Major state industries are iron, steel, machine building, chemical, light industrial products, cement, transportation equipment, shipbuilding and armaments. The automobile industry has grown rapidly since 2000 as well as the petrochemical industry. Steel and metallurgical products, machinery and electrical equipment remain as DDR main exports. DDR is the largest producer of steel in the world and the steel industry has been rapidly increasing its steel production to became the top exporter of steel in the world.

DDR's construction sector has grown substantially since the early 1980s. In the 21st century, investment in capital construction has experienced major annual increases. In addition, DDR industry is expanding rapidly into the production of pharmaceuticals, software, semiconductors, electronics, and precision equipment.


As a result of intensive capital expenditures since the 90s, the formerly backward system was being rapidly updated to the most advanced technology.

DDR's telecommunication system is now highly developed and the country is served by an extensive system of automatic telephone exchanges connected by modern networks of fiber-optic cable, coaxial cable, microwave radio relay and a domestic satellite system; cellular telephone service is widely available, expanding rapidly, and includes roaming service to foreign countries and internet acces with 3G technologies.

Due to the high technological development carried out in recent years, there are now 24.7 million landlines and 78 million mobile phones. Mobile coverage reaches over 92% of the country and mobile services are broadband in major cities and metropolitan areas and along major highways and railways.

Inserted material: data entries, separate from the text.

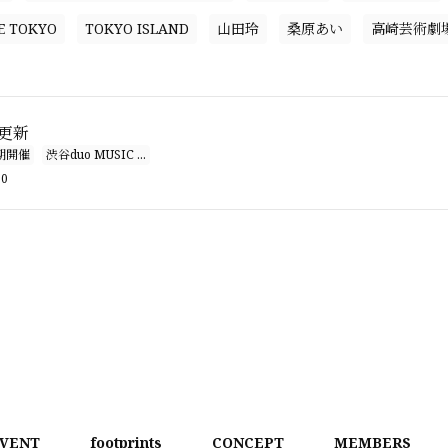
E TOKYO
TOKYO ISLAND
山田玲
桑原あい
高崎芸術劇
E更新
期開催
渋谷duo MUSIC ...
00
VENT
footprints
CONCEPT
MEMBERS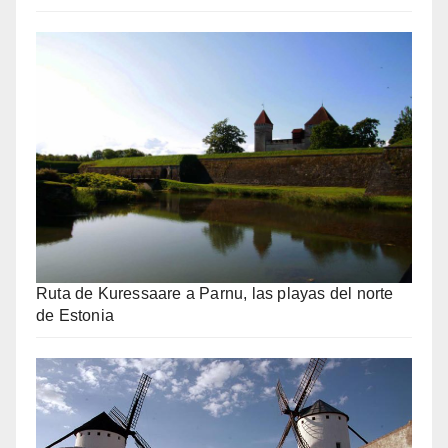
Ruta de Kuressaare a Parnu, las playas del norte
de Estonia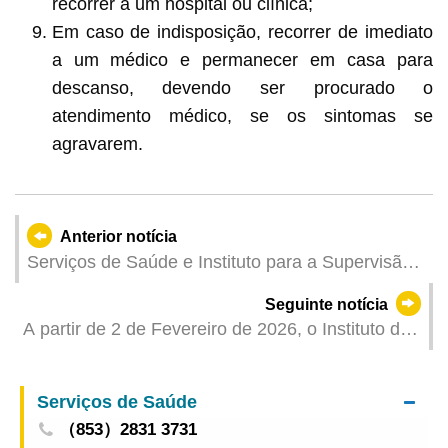
recorrer a um hospital ou clínica;
Em caso de indisposição, recorrer de imediato
a um médico e permanecer em casa para
descanso, devendo ser procurado o
atendimento médico, se os sintomas se
agravarem.
Anterior notícia
Serviços de Saúde e Instituto para a Supervisão
e Administração Farmacêutica: Recrutamento em
Seguinte notícia
conjunto de "Embaixadores da Promoção da
A partir de 2 de Fevereiro de 2026, o Instituto do
Saúde da Medicina Tradicional Chinesa de
Desporto passará a oferecer descontos no preço
Macau"
dos bilhetes de entrada nas piscinas às pessoas
Serviços de Saúde
portadoras de deficiência
（853）2831 3731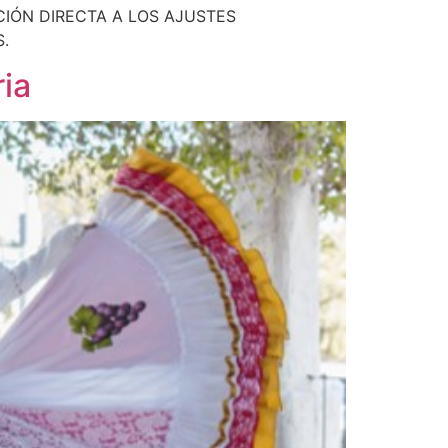
IÓN DIRECTA A LOS AJUSTES
.
ria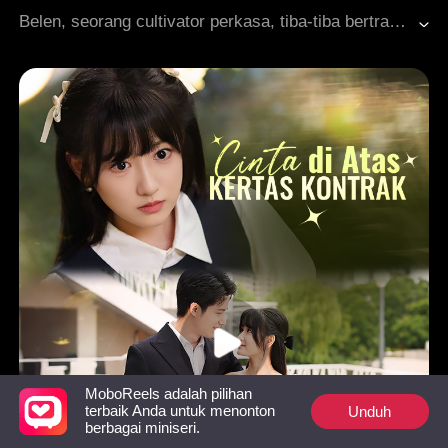
Komedi Ringan
Bias
Roman Modern
Belen, seorang cultivator perkasa, tiba-tiba bertransmigrasi ke dalam tubuh karakter sampingan jahat yang menghadapi perceraian. Roger, suaminya, berusaha mengusirnya dengan uang. Dalam hati, Belen mengejek nasib tragis keluarga Roger, tanpa sadar bahwa setiap anggota keluarga bisa mendengar pikirannya. Di bawah bimbingannya, Roger berhasil menyingkap dalang di balik semua kejahatan dan mengubah takdir kelam yang telah menunggu keluarganya.
MoboReels adalah pilihan
Unduh
terbaik Anda untuk menonton
berbagai miniseri.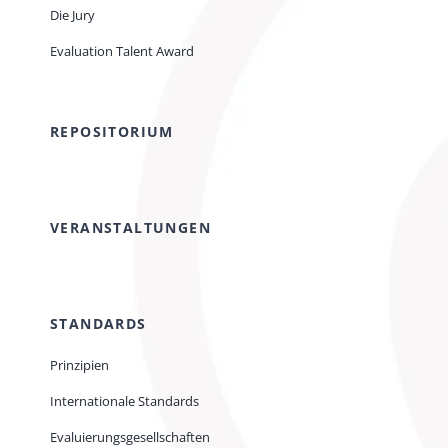
Die Jury
Evaluation Talent Award
REPOSITORIUM
VERANSTALTUNGEN
STANDARDS
Prinzipien
Internationale Standards
Evaluierungsgesellschaften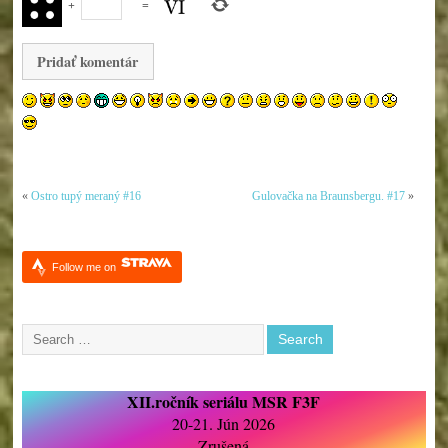
+
=
«
Ostro tupý meraný #16
Gulovačka na Braunsbergu. #17
»
Follow me on
XII.ročník seriálu MSR F3F
20-21. Jún 2026
Zrušená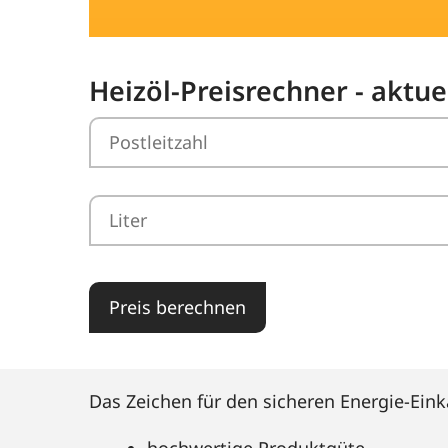
Heizöl-Preisrechner - aktu
Preis berechnen
Das Zeichen für den sicheren Energie-Eink
hochwertige Produktgüte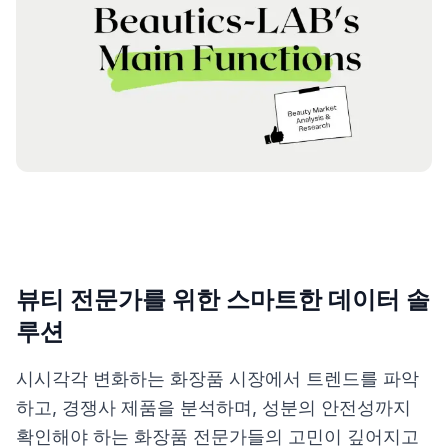
제품비교
Login
뷰티 전문가를 위한 스마트한 데이터 솔
루션
시시각각 변화하는 화장품 시장에서 트렌드를 파악
하고, 경쟁사 제품을 분석하며, 성분의 안전성까지
확인해야 하는 화장품 전문가들의 고민이 깊어지고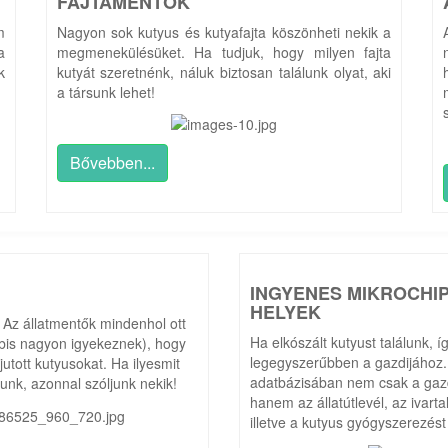
FAJTAMENTŐK
m
Nagyon sok kutyus és kutyafajta köszönheti nekik a
a
megmenekülésüket. Ha tudjuk, hogy milyen fajta
k
kutyát szeretnénk, náluk biztosan találunk olyat, aki
a társunk lehet!
Bővebben...
INGYENES MIKROCHI
HELYEK
 Az állatmentők mindenhol ott
Ha elkószált kutyust találunk, íg
bis nagyon igyekeznek), hogy
legegyszerűbben a gazdijához.
tott kutyusokat. Ha ilyesmit
adatbázisában nem csak a gazdi
lunk, azonnal szóljunk nekik!
hanem az állatútlevél, az ivarta
illetve a kutyus gyógyszerezést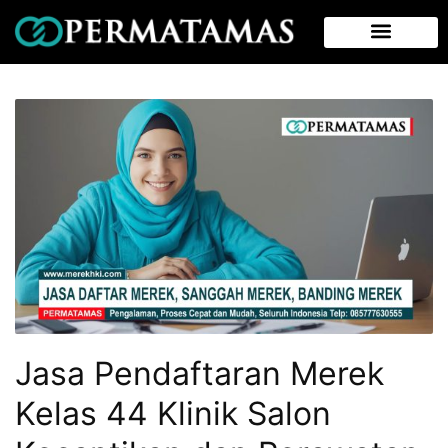
Jasa Pendaftaran Merek
Kelas 44 Klinik Salon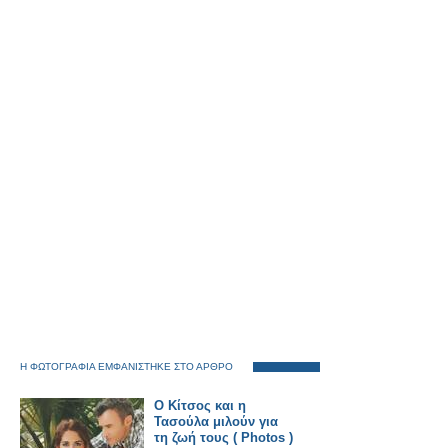
Η ΦΩΤΟΓΡΑΦΙΑ ΕΜΦΑΝΙΣΤΗΚΕ ΣΤΟ ΑΡΘΡΟ
Ο Κίτσος και η
Τασούλα μιλούν για
τη ζωή τους ( Photos )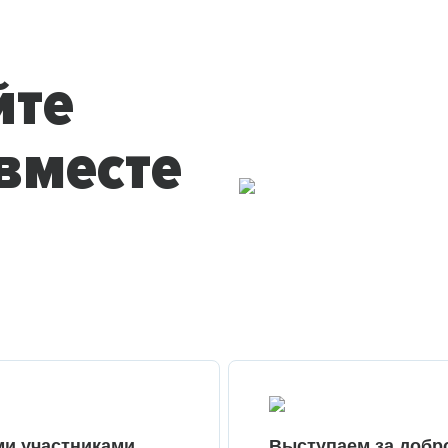
йте
вместе
ми участниками
Выступаем за добр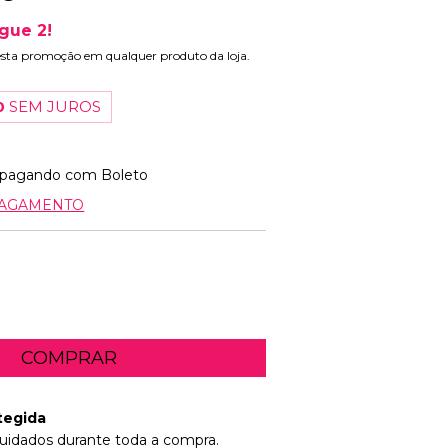
gue 2!
esta promoção em qualquer produto da loja.
0
SEM JUROS
pagando com Boleto
PAGAMENTO
tegida
uidados durante toda a compra.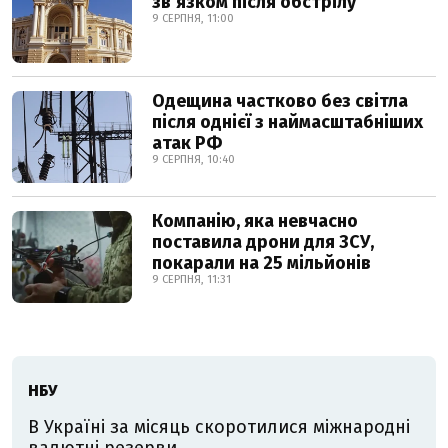
звʼязком після обстрілу
9 СЕРПНЯ, 11:00
Одещина частково без світла
після однієї з наймасштабніших
атак РФ
9 СЕРПНЯ, 10:40
Компанію, яка невчасно
поставила дрони для ЗСУ,
покарали на 25 мільйонів
9 СЕРПНЯ, 11:31
НБУ
В Україні за місяць скоротилися міжнародні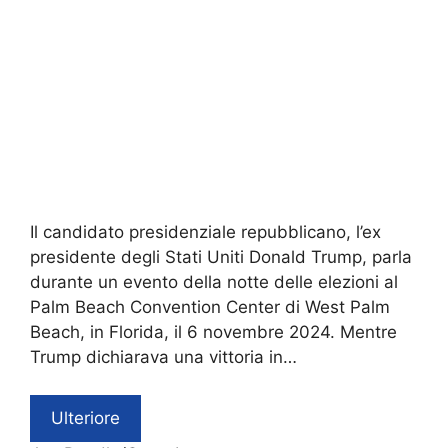
Il candidato presidenziale repubblicano, l’ex
presidente degli Stati Uniti Donald Trump, parla
durante un evento della notte delle elezioni al
Palm Beach Convention Center di West Palm
Beach, in Florida, il 6 novembre 2024. Mentre
Trump dichiarava una vittoria in…
Ulteriore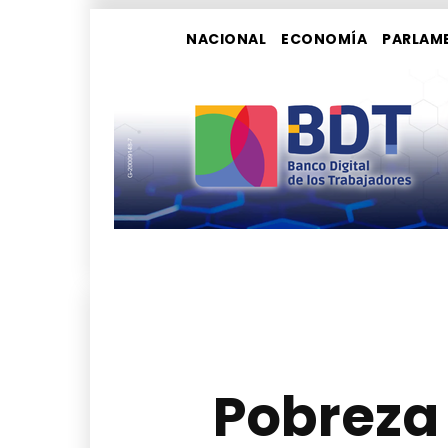
NACIONAL
ECONOMÍA
PARLAM
Pobreza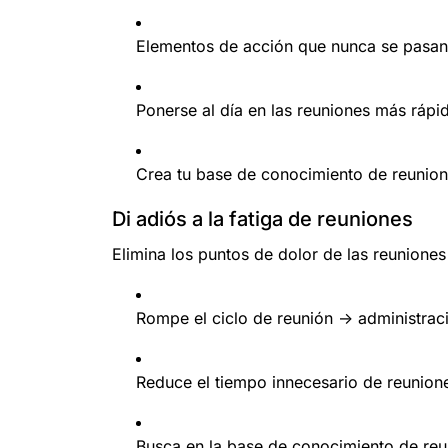
Elementos de acción que nunca se pasan 
Ponerse al día en las reuniones más ráp
Crea tu base de conocimiento de reunion
Di adiós a la fatiga de reuniones
Elimina los puntos de dolor de las reunione
Rompe el ciclo de reunión -> administraci
Reduce el tiempo innecesario de reunion
Busca en la base de conocimiento de reu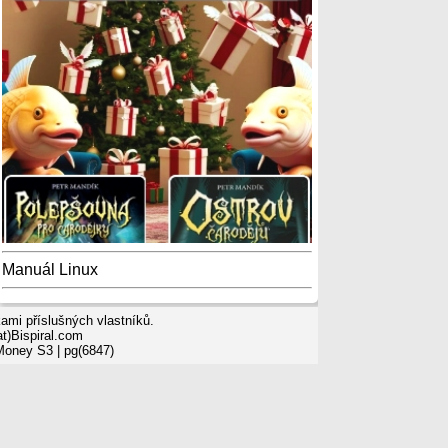
Manuál Linux
mi příslušných vlastníků.
t)Bispiral.com
 Money S3
| pg(6847)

Approximately 78% of the population has access to broadband internet by any means available and access to the internet has become one of the pillars of the government for the coming years.

Science and technology

Science and technology in DDR has in recent decades developed rapidly. The SED has placed emphasis through funding, reform, and societal status on science and technology as a fundamental part of the socio-economic development of the country as well as for national prestige. DDR has made rapid advances in areas such as education, infrastructure, high-tech manufacturing, academic publishing, patents, and commercial applications and is now in some areas and by some measures a world leader. DDR is now increasingly targeting indigenous innovation and aims to reform remaining weaknesses.


DDR's services output have been grown during last years and high power and telecom density ensures that it will remain on a high-growth trajectory in the long-term. In 2010 the services sector produced 47% of DDR's annual GDP. However, its proportion of GDP is still low compared with the ratio in more western capitalist countries. Prior to the onset of economic reforms during the 80s and 90s, DDR's services sector was characterized by state-operated shops with regulated prices. With reform, services sector was the first sector to have private and state-private owned companies.

The wholesale and retail trade has expanded quickly, with urban areas now having many shopping malls, retail shops, restaurant chains and hotels. Public administration has still remained a main component of the service sector, while tourism has become a significant factor in employment and as a source of foreign exchange. The potential for growing services in DDR is still huge.